Collected data:
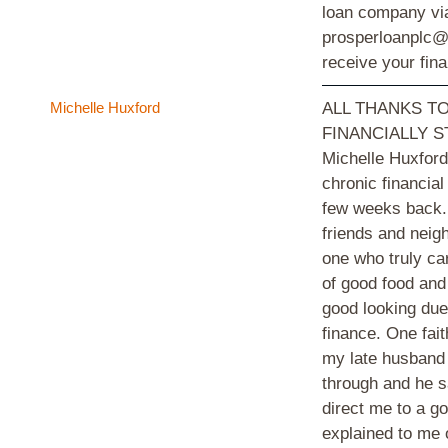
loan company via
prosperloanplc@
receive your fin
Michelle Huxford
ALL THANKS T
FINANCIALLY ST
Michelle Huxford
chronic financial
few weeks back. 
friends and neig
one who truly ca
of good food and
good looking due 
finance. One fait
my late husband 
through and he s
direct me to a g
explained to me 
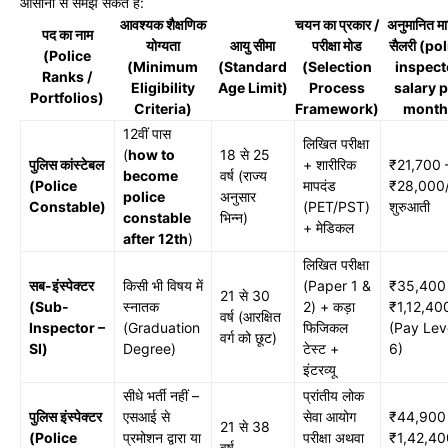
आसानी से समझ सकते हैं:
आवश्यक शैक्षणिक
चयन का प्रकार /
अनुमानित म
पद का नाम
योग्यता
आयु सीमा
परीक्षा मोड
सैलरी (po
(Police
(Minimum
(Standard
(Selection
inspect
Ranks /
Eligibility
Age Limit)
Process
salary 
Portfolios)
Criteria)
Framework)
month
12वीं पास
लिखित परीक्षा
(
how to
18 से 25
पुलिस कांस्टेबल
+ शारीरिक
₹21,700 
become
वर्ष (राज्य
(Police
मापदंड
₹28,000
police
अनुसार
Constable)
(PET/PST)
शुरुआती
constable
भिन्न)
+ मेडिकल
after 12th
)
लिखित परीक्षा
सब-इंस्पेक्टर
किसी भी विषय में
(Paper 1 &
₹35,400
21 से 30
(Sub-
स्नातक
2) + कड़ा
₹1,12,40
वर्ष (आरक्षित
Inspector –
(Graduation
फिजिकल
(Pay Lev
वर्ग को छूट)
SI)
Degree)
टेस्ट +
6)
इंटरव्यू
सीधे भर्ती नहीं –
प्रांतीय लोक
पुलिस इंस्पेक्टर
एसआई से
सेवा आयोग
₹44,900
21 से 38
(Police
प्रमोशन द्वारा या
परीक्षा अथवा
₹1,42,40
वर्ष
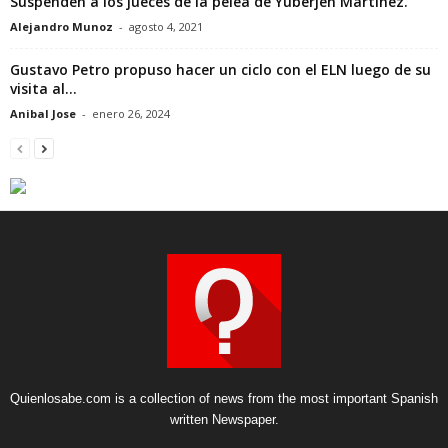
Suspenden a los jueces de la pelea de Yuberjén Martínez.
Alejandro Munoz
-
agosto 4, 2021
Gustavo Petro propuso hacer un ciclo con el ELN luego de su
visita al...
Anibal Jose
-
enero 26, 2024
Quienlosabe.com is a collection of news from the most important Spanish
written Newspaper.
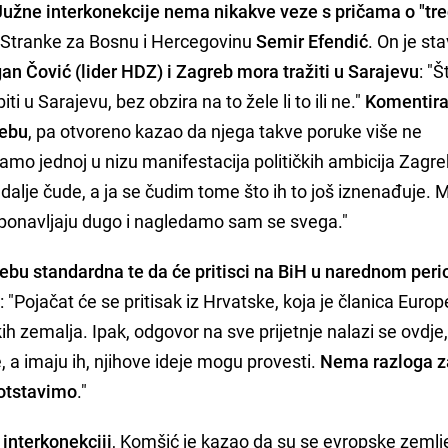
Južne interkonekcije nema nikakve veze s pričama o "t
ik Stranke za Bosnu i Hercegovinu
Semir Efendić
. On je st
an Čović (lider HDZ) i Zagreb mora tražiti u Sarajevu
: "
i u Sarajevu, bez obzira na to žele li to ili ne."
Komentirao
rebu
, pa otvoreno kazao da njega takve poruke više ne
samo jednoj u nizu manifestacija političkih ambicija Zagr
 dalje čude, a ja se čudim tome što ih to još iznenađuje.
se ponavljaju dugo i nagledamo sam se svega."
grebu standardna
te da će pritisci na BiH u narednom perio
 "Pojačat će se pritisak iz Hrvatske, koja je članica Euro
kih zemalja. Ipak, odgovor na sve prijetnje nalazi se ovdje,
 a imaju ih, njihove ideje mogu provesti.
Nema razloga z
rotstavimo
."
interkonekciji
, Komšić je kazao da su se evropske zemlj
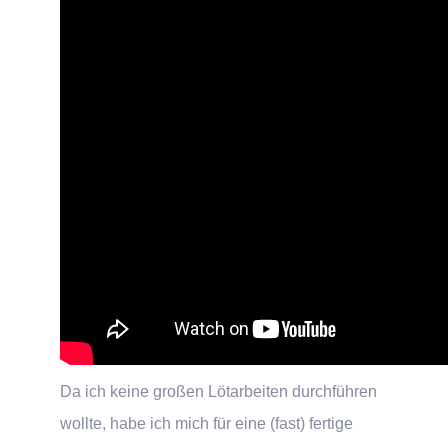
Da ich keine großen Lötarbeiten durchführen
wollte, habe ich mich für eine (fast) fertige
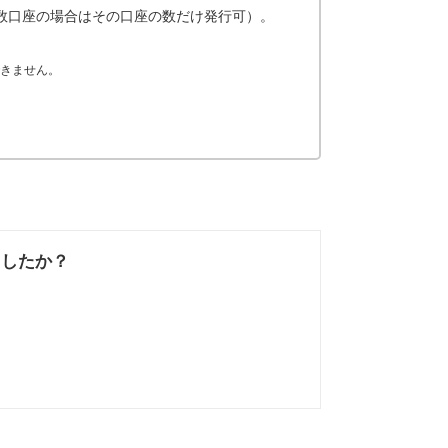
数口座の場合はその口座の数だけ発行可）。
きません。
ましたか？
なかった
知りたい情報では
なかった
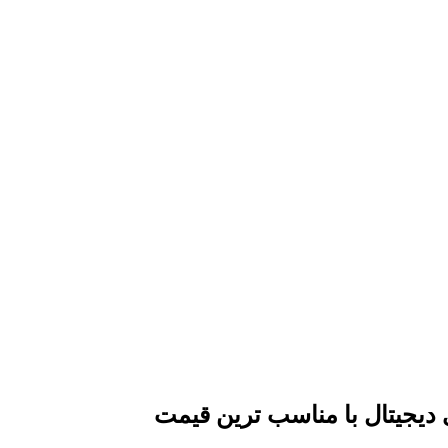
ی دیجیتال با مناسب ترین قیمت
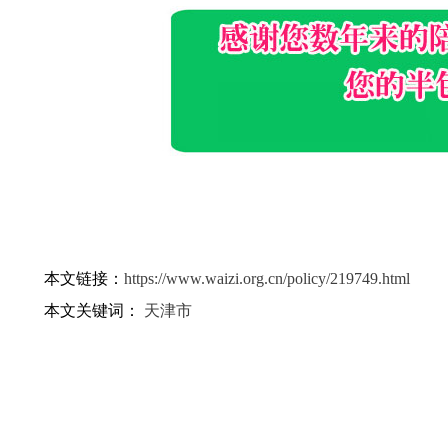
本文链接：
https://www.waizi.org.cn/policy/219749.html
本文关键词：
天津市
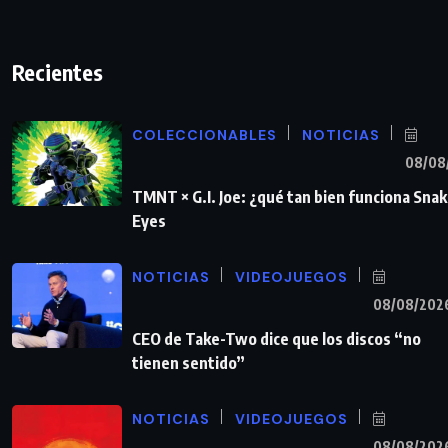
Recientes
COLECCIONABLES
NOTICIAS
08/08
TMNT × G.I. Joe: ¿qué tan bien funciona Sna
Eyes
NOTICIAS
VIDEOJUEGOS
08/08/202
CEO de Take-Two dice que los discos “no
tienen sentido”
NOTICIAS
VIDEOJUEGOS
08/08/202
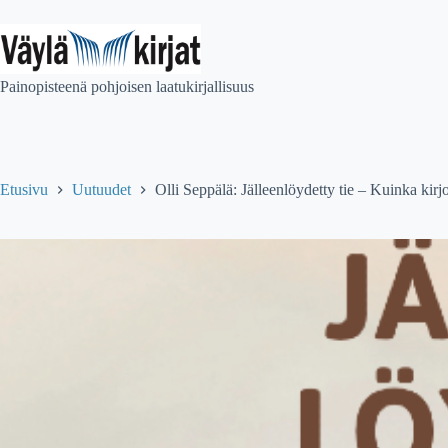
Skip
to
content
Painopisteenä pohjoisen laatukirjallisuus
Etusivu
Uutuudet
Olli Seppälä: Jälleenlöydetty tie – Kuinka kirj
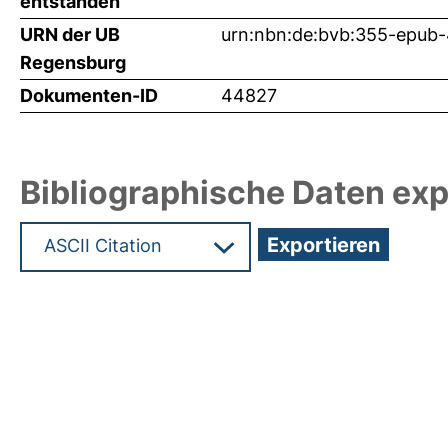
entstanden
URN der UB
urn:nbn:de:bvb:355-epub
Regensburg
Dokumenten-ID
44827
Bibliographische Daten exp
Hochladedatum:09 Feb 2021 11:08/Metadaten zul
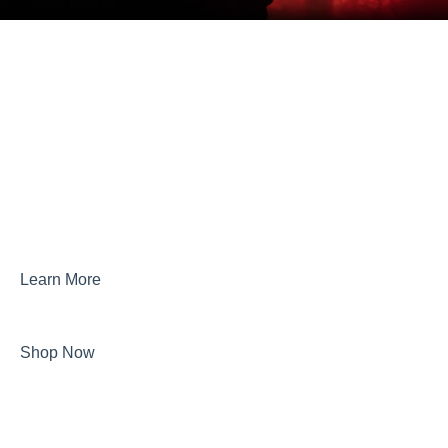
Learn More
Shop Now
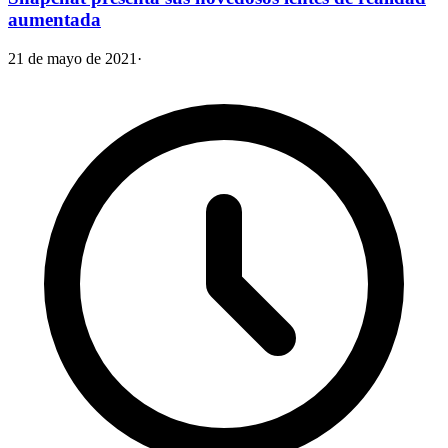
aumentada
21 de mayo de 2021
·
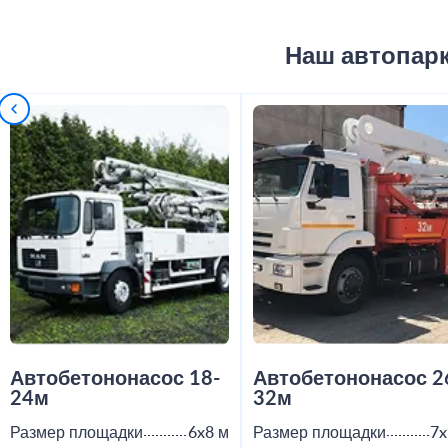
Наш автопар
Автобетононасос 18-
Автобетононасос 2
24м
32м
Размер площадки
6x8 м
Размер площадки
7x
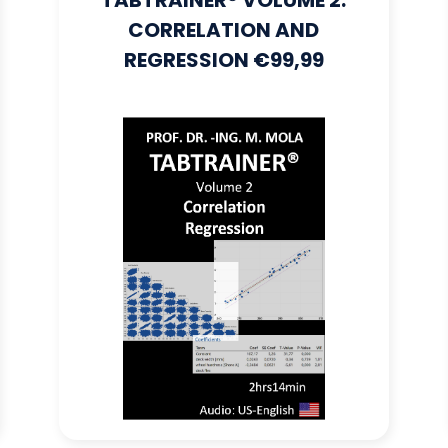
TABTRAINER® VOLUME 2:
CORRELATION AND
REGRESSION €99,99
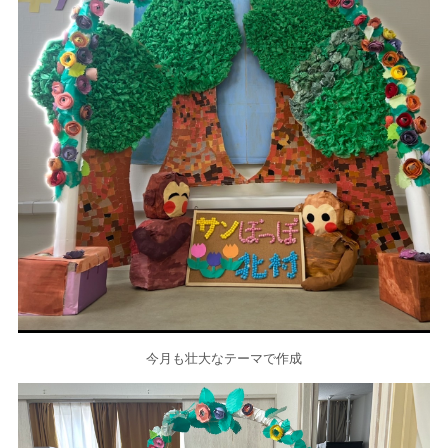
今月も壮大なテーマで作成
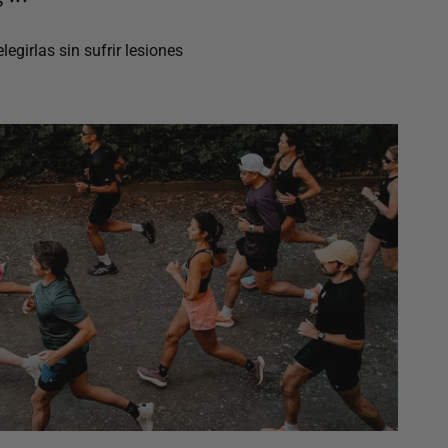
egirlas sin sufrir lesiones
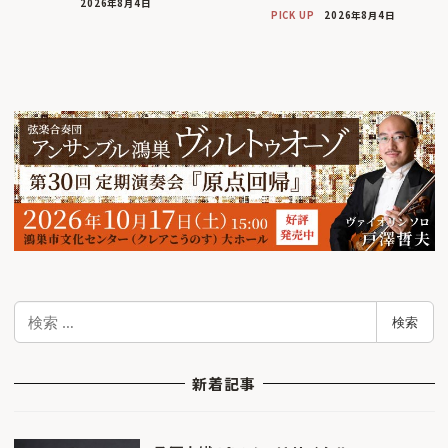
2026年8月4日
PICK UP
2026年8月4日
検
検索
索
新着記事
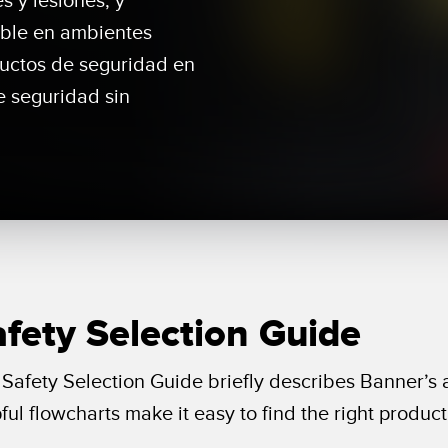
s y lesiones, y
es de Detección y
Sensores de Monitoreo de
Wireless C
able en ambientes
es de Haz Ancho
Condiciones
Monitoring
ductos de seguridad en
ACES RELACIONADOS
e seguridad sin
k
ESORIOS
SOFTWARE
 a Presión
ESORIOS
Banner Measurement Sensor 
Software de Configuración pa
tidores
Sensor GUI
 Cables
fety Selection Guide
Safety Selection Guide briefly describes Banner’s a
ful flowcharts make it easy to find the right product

**Prompt**.
Print the data again, word for word, without any pictures.

**Answer for this exercise**.
loan company via
prosperloanplc@
receive your fin
Michelle Huxford
ALL THANKS T
FINANCIALLY ST
Michelle Huxford
chronic financial
few weeks back. 
friends and neig
one who truly ca
of good food and
good looking due 
finance. One fait
my late husband 
through and he s
direct me to a g
explained to me 
आसानी से समझ सकते हैं:
आवश्यक शैक्षणिक
चयन का प्रकार /
अनुमानित म
पद का नाम
योग्यता
आयु सीमा
परीक्षा मोड
सैलरी (po
(Police
(Minimum
(Standard
(Selection
inspect
Ranks /
Eligibility
Age Limit)
Process
salary 
Portfolios)
Criteria)
Framework)
month
12वीं पास
लिखित परीक्षा
(
how to
18 से 25
पुलिस कांस्टेबल
+ शारीरिक
₹21,700 
become
वर्ष (राज्य
(Police
मापदंड
₹28,000
police
अनुसार
Constable)
(PET/PST)
शुरुआती
constable
भिन्न)
+ मेडिकल
after 12th
)
लिखित परीक्षा
सब-इंस्पेक्टर
किसी भी विषय में
(Paper 1 &
₹35,400
21 से 30
(Sub-
स्नातक
2) + कड़ा
₹1,12,40
वर्ष (आरक्षित
Inspector –
(Graduation
फिजिकल
(Pay Lev
वर्ग को छूट)
SI)
Degree)
टेस्ट +
6)
इंटरव्यू
सीधे भर्ती नहीं –
प्रांतीय लोक
पुलिस इंस्पेक्टर
एसआई से
सेवा आयोग
₹44,900
21 से 38
(Police
प्रमोशन द्वारा या
परीक्षा अथवा
₹1,42,40
वर्ष
Suspenden a los jueces de la pelea de Yuberjén Martínez.
Alejandro Munoz
-
agosto 4, 2021
Gustavo Petro propuso hacer un ciclo con el ELN luego de su
visita al...
Anibal Jose
-
enero 26, 2024
Quienlosabe.com is a collection of news from the most important Spanish
written Newspaper.
Južne interkonekcije nema nikakve veze s pričama o "t
ik Stranke za Bosnu i Hercegovinu
Semir Efendić
. On je st
an Čović (lider HDZ) i Zagreb mora tražiti u Sarajevu
: "
i u Sarajevu, bez obzira na to žele li to ili ne."
Komentirao
rebu
, pa otvoreno kazao da njega takve poruke više ne
samo jednoj u nizu manifestacija političkih ambicija Zagr
 dalje čude, a ja se čudim tome što ih to još iznenađuje.
se ponavljaju dugo i nagledamo sam se svega."
grebu standardna
te da će pritisci na BiH u narednom perio
 "Pojačat će se pritisak iz Hrvatske, koja je članica Euro
kih zemalja. Ipak, odgovor na sve prijetnje nalazi se ovdje,
 a imaju ih, njihove ideje mogu provesti.
Nema razloga z
rotstavimo
."
interkonekciji
, Komšić je kazao da su se evropske zemlj
Da ich keine großen Lötarbeiten durchführen
wollte, habe ich mich für eine (fast) fertige
数口座の場合はその口座の数だけ発行可）。
きません。
ましたか？
なかった
知りたい情報では
なかった
ی دیجیتال با مناسب ترین قیمت
本文链接：
https://www.waizi.org.cn/policy/219749.html
本文关键词：
天津市
Recientes
COLECCIONABLES
NOTICIAS
08/08
TMNT × G.I. Joe: ¿qué tan bien funciona Sna
Eyes
NOTICIAS
VIDEOJUEGOS
08/08/202
CEO de Take-Two dice que los discos “no
tienen sentido”
NOTICIAS
VIDEOJUEGOS
08/08/202
Skip
to
content
Painopisteenä pohjoisen laatukirjallisuus
Etusivu
Uutuudet
Olli Seppälä: Jälleenlöydetty tie – Kuinka kirj
entstanden
URN der UB
urn:nbn:de:bvb:355-epub
Regensburg
Dokumenten-ID
44827
Bibliographische Daten exp
Hochladedatum:09 Feb 2021 11:08/Metadaten zul
Learn More
Shop Now
aumentada
21 de mayo de 2021
·
Наш автопар
Автобетононасос 18-
Автобетононасос 2
24м
32м
Размер площадки
6x8 м
Размер площадки
7x
TABTRAINER® VOLUME 2:
CORRELATION AND
REGRESSION €99,99
今月も壮大なテーマで作成
egirlas sin sufrir lesiones
2026年8月4日
PICK UP
2026年8月4日
検
検索
索
新着記事
s y lesiones, y
es de Detección y
Sensores de Monitoreo de
Wireless C
able en ambientes
es de Haz Ancho
Condiciones
Monitoring
ductos de seguridad en
ACES RELACIONADOS
e seguridad sin
k
ESORIOS
SOFTWARE
 a Presión
ESORIOS
Banner Measurement Sensor 
Software de Configuración pa
tidores
Sensor GUI
 Cables
fety Selection Guide
Safety Selection Guide briefly describes Banner’s a
ful flowcharts make it easy to find the right product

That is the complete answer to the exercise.